TYLKO U NAS: 7 rzeczy, które znieważają Bolesława Prusa bardziej niż tęczowa flaga
Jak znieważyć Bolesława Prusa? Według polskiej policji w tym celu należy ozdobić jego pomnik tęczową flagą. Czy jednak barwny kawałek materiału to najlepszy sposób na obrażenie polskiego pozytywisty? Nie jesteśmy do końca przekonani.
Przedstawiamy listę 7 rzeczy, które obrażają pisarza dużo skuteczniej.
1. Opracowania wydawnictwa Greg.
Słabe, tanie wydania opatrzone brzydkimi ilustracjami i komentarzami w rodzaju "Rzecki - refleksje na temat życia".
2. Postawienie jego książek na półce obok "Trylogii".
Nie po to Prus całe życie miał na pieńku z Sienkiewiczem, żeby teraz ktoś trzymał jego poważne powieści obok tego sarmackiego bajdurzenia dla kucharek.

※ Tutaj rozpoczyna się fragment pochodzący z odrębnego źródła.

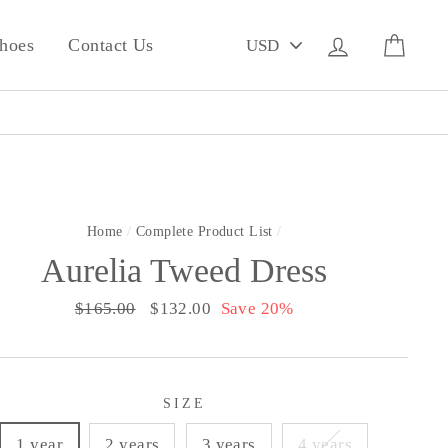
PICK
Log in
Cart
hoes
Contact Us
A
CURRENCY
Home
/
Complete Product List
/
Aurelia Tweed Dress
Regular
$165.00
Sale
$132.00
Save 20%
price
price
SIZE
1 year
2 years
3 years
4 years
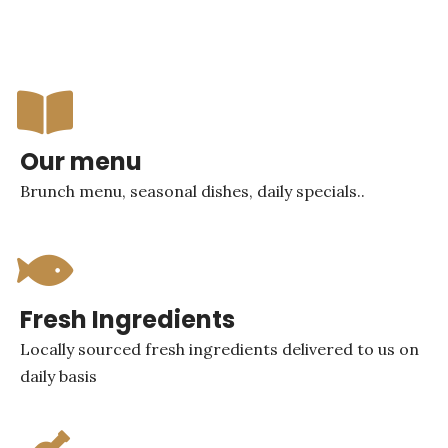
Our menu
Brunch menu, seasonal dishes, daily specials..
Fresh Ingredients
Locally sourced fresh ingredients delivered to us on
daily basis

3. Film "Kleopatra" z Elizabeth Taylor, który nijak się ma do świetnego "Faraona".
Oczywiście w Hollywood nie wiedzieli, na czym oprzeć główny film o starożytnym Egipcie.

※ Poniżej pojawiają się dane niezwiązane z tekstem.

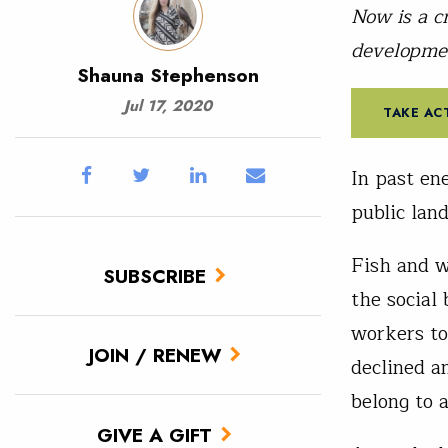
Now is a c
developme
Shauna Stephenson
Jul 17, 2020
TAKE AC
In past en
public lan
Fish and w
SUBSCRIBE
the social
workers to
JOIN / RENEW
declined an
belong to 
GIVE A GIFT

4. Jak ktoś narzeka, że "Lalka" jest strasznie gruba i w ogóle czemu w dziesięciu miejscach jest napisane, że Wokulski miał czerwone ręce.
Lepiej by się tak zaczęli czepiać Sienkiewicza.
5. Feminizm.
Prus pisywał do prasy, że hasła "prawa kobiet" czy "emancypacja" obrzydły mu tak, że kiedy je wymawia, dostaje kaszlu. Dlatego obraź go, nosząc spodnie, pijąc alkohol sama na mieście i zarabiając pieniądze.
6. Jak znasz tylko "Katarynkę", a nawet nie słyszałeś, co to "Kroniki Tygodniowe".
Trafne spostrzeżenia, odważne polemiki, a ty pamiętasz tylko historyjkę o ślepej dziewczynce, która lubi przez okno słuchać rzępolenia.
7. Polska Chrystusem Narodów, mistycyzm, mesjanizm i całe to romantyczne pieprzenie.
Zamiast jakichś chorych wizji - tylko praca u podstaw i żmudna walka o lepsze państwo.
Na przykład takie, gdzie każdy obywatel ma równe prawa czy coś.
To jest ASZdziennik. Nie musisz znieważać Prusa, jeśli nie chcesz.